--- START ---
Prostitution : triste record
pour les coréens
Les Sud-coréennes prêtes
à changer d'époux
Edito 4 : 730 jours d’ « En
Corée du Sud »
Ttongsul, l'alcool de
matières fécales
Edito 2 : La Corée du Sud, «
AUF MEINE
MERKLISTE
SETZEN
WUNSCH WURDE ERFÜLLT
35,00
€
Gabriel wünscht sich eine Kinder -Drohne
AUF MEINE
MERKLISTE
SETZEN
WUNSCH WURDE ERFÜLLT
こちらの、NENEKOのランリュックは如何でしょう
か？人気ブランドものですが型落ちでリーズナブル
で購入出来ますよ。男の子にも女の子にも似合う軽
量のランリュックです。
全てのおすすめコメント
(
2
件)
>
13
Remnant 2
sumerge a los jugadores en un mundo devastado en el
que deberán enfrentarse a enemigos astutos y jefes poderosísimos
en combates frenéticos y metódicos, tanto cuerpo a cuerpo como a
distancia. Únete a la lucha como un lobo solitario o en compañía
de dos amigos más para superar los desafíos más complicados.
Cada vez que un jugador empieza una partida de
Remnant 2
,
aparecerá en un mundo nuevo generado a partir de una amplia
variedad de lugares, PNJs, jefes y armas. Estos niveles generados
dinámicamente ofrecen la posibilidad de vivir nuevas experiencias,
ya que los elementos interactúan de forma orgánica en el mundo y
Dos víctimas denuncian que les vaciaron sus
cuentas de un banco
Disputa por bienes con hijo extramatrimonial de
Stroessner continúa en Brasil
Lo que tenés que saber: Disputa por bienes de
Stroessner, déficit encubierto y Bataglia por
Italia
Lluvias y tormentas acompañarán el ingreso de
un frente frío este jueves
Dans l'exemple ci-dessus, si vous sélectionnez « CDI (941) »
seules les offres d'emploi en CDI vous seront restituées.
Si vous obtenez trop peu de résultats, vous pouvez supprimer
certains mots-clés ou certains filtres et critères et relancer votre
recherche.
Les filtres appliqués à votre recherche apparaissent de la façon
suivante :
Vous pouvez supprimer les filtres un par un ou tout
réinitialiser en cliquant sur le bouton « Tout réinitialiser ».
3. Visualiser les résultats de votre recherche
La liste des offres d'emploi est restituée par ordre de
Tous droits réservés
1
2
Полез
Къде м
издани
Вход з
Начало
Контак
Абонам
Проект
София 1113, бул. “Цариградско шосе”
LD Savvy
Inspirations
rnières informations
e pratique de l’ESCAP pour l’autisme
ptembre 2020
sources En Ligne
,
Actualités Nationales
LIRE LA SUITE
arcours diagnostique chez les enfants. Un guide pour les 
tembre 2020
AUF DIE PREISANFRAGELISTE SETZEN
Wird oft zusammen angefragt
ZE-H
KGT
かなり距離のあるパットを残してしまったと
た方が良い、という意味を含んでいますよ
--- END ---
Your instructions: When a line in the listing has the string "pouvez" in it, return that line.

Response box:
Si vous obtenez trop peu de résultats, vous pouvez supprimer
Vous pouvez supprimer les filtres un par un ou tout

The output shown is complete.